• _About this exercise_: Your response should consist solely of the records, written out exactly.

----------------------------------------

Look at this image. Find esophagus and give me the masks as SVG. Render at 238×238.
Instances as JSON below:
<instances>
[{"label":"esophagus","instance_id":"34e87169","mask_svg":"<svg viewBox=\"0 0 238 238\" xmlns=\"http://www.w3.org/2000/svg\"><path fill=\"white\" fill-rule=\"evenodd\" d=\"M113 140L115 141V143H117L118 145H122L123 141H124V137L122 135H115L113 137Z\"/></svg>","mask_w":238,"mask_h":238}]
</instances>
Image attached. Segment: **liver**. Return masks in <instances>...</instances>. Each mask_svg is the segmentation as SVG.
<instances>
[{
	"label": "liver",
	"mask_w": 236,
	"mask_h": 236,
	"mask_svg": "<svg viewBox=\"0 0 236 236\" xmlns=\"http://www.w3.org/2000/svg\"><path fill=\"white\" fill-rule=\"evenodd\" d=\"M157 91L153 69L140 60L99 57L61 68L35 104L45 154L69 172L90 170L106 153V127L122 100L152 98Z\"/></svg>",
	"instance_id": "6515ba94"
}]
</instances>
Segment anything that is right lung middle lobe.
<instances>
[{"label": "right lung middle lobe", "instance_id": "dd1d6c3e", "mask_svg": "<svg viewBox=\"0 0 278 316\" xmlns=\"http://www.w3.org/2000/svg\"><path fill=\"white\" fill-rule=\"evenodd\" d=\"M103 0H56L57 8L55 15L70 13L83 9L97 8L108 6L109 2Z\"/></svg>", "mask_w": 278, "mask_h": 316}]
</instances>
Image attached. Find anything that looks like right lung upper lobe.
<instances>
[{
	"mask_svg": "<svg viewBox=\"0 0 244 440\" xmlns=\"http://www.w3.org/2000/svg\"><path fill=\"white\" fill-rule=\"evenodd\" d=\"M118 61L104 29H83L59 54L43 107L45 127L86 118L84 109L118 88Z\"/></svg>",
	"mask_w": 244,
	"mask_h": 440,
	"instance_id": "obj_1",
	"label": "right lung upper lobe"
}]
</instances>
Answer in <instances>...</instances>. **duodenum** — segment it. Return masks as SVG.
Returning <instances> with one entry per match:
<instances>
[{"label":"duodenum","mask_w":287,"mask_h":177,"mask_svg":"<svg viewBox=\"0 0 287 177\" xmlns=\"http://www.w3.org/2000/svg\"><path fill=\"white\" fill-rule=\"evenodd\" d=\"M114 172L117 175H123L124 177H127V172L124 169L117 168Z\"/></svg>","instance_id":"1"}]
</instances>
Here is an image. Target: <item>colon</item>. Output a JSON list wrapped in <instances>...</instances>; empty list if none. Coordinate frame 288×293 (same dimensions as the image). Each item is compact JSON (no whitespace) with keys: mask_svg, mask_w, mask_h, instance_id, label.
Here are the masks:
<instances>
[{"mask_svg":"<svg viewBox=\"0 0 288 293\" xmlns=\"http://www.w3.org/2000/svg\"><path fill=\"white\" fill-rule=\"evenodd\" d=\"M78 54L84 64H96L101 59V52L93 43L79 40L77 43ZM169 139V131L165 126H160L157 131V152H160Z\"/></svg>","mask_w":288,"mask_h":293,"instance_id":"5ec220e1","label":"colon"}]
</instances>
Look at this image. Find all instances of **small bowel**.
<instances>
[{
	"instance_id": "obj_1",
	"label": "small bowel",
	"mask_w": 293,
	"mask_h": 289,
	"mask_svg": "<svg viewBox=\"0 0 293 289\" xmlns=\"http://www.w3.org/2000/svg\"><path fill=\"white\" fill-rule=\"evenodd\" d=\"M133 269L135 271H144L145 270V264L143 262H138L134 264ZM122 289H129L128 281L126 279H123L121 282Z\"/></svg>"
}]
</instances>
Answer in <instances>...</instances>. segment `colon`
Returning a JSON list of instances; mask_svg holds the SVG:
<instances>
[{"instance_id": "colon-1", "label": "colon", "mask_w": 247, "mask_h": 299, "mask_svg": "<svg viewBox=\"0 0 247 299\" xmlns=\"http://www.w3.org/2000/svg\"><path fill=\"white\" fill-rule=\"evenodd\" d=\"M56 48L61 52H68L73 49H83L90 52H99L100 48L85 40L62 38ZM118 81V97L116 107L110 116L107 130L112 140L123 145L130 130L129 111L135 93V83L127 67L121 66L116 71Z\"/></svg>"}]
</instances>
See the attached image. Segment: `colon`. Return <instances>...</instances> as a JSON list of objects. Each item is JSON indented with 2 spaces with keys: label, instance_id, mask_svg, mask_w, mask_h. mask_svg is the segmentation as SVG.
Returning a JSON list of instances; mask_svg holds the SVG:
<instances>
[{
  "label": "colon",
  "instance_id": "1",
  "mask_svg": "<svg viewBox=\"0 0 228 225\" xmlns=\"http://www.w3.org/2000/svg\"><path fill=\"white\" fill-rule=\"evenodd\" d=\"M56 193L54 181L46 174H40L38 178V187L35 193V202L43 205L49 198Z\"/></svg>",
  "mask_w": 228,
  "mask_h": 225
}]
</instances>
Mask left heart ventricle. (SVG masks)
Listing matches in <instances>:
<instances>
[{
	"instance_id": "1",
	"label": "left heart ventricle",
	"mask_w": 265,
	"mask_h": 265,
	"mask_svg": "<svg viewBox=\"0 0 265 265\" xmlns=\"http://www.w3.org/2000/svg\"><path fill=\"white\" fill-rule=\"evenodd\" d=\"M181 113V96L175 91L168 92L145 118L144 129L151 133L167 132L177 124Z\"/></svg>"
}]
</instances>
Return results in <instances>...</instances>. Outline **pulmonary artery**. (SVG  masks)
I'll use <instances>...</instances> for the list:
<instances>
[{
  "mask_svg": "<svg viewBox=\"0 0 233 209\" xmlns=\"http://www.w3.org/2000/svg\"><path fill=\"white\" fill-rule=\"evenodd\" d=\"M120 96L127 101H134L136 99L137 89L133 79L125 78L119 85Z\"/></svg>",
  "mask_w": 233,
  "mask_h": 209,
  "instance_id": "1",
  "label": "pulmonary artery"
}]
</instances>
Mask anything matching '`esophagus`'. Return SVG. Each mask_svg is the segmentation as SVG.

----------------------------------------

• _Completed exercise_:
Look at this image. Find esophagus and give me the masks as SVG. Render at 238×238.
Instances as JSON below:
<instances>
[{"label":"esophagus","instance_id":"34e87169","mask_svg":"<svg viewBox=\"0 0 238 238\" xmlns=\"http://www.w3.org/2000/svg\"><path fill=\"white\" fill-rule=\"evenodd\" d=\"M113 140L115 141V143H117L118 145H122L123 141H124V137L122 135H115L113 137Z\"/></svg>","mask_w":238,"mask_h":238}]
</instances>
Image attached. Segment: **liver**. Return masks in <instances>...</instances>. Each mask_svg is the segmentation as SVG.
<instances>
[{
	"label": "liver",
	"mask_w": 236,
	"mask_h": 236,
	"mask_svg": "<svg viewBox=\"0 0 236 236\" xmlns=\"http://www.w3.org/2000/svg\"><path fill=\"white\" fill-rule=\"evenodd\" d=\"M157 91L153 69L140 60L99 57L61 68L35 104L45 154L69 172L90 170L106 153V127L122 100L152 98Z\"/></svg>",
	"instance_id": "6515ba94"
}]
</instances>
Segment anything that is right lung middle lobe.
<instances>
[{"label": "right lung middle lobe", "instance_id": "dd1d6c3e", "mask_svg": "<svg viewBox=\"0 0 278 316\" xmlns=\"http://www.w3.org/2000/svg\"><path fill=\"white\" fill-rule=\"evenodd\" d=\"M103 0H56L57 8L55 15L70 13L83 9L97 8L108 6L109 2Z\"/></svg>", "mask_w": 278, "mask_h": 316}]
</instances>
Image attached. Find anything that looks like right lung upper lobe.
<instances>
[{
	"mask_svg": "<svg viewBox=\"0 0 244 440\" xmlns=\"http://www.w3.org/2000/svg\"><path fill=\"white\" fill-rule=\"evenodd\" d=\"M118 61L104 29H83L59 54L43 107L45 127L86 118L84 109L118 88Z\"/></svg>",
	"mask_w": 244,
	"mask_h": 440,
	"instance_id": "obj_1",
	"label": "right lung upper lobe"
}]
</instances>
Answer in <instances>...</instances>. **duodenum** — segment it. Return masks as SVG.
Returning <instances> with one entry per match:
<instances>
[{"label":"duodenum","mask_w":287,"mask_h":177,"mask_svg":"<svg viewBox=\"0 0 287 177\" xmlns=\"http://www.w3.org/2000/svg\"><path fill=\"white\" fill-rule=\"evenodd\" d=\"M114 172L117 175H123L124 177H127V172L124 169L117 168Z\"/></svg>","instance_id":"1"}]
</instances>
Here is an image. Target: <item>colon</item>. Output a JSON list wrapped in <instances>...</instances>; empty list if none. Coordinate frame 288×293 (same dimensions as the image). Each item is compact JSON (no whitespace) with keys: mask_svg, mask_w, mask_h, instance_id, label.
Here are the masks:
<instances>
[{"mask_svg":"<svg viewBox=\"0 0 288 293\" xmlns=\"http://www.w3.org/2000/svg\"><path fill=\"white\" fill-rule=\"evenodd\" d=\"M78 54L84 64H96L101 59V52L93 43L79 40L77 43ZM169 139V131L165 126H160L157 131V152H160Z\"/></svg>","mask_w":288,"mask_h":293,"instance_id":"5ec220e1","label":"colon"}]
</instances>
Look at this image. Find all instances of **small bowel**.
<instances>
[{
	"instance_id": "obj_1",
	"label": "small bowel",
	"mask_w": 293,
	"mask_h": 289,
	"mask_svg": "<svg viewBox=\"0 0 293 289\" xmlns=\"http://www.w3.org/2000/svg\"><path fill=\"white\" fill-rule=\"evenodd\" d=\"M133 269L135 271H144L145 270V264L143 262H138L134 264ZM122 289H129L128 281L126 279H123L121 282Z\"/></svg>"
}]
</instances>
Answer in <instances>...</instances>. segment `colon`
Returning a JSON list of instances; mask_svg holds the SVG:
<instances>
[{"instance_id": "colon-1", "label": "colon", "mask_w": 247, "mask_h": 299, "mask_svg": "<svg viewBox=\"0 0 247 299\" xmlns=\"http://www.w3.org/2000/svg\"><path fill=\"white\" fill-rule=\"evenodd\" d=\"M56 48L61 52H68L73 49H83L90 52H99L100 48L85 40L62 38ZM118 81V97L116 107L110 116L107 130L112 140L123 145L130 130L129 111L135 93V83L127 67L121 66L116 71Z\"/></svg>"}]
</instances>
See the attached image. Segment: `colon`. Return <instances>...</instances> as a JSON list of objects. Each item is JSON indented with 2 spaces with keys: label, instance_id, mask_svg, mask_w, mask_h. mask_svg is the segmentation as SVG.
Returning a JSON list of instances; mask_svg holds the SVG:
<instances>
[{
  "label": "colon",
  "instance_id": "1",
  "mask_svg": "<svg viewBox=\"0 0 228 225\" xmlns=\"http://www.w3.org/2000/svg\"><path fill=\"white\" fill-rule=\"evenodd\" d=\"M56 193L54 181L46 174H40L38 178V187L35 193V202L43 205L49 198Z\"/></svg>",
  "mask_w": 228,
  "mask_h": 225
}]
</instances>
Mask left heart ventricle. (SVG masks)
Listing matches in <instances>:
<instances>
[{
	"instance_id": "1",
	"label": "left heart ventricle",
	"mask_w": 265,
	"mask_h": 265,
	"mask_svg": "<svg viewBox=\"0 0 265 265\" xmlns=\"http://www.w3.org/2000/svg\"><path fill=\"white\" fill-rule=\"evenodd\" d=\"M181 113V96L175 91L168 92L145 118L144 129L151 133L167 132L177 124Z\"/></svg>"
}]
</instances>
Return results in <instances>...</instances>. Outline **pulmonary artery**. (SVG  masks)
I'll use <instances>...</instances> for the list:
<instances>
[{
  "mask_svg": "<svg viewBox=\"0 0 233 209\" xmlns=\"http://www.w3.org/2000/svg\"><path fill=\"white\" fill-rule=\"evenodd\" d=\"M120 96L127 101H134L136 99L137 89L133 79L125 78L119 85Z\"/></svg>",
  "mask_w": 233,
  "mask_h": 209,
  "instance_id": "1",
  "label": "pulmonary artery"
}]
</instances>
Mask anything matching '`esophagus`'. Return SVG. Each mask_svg is the segmentation as SVG.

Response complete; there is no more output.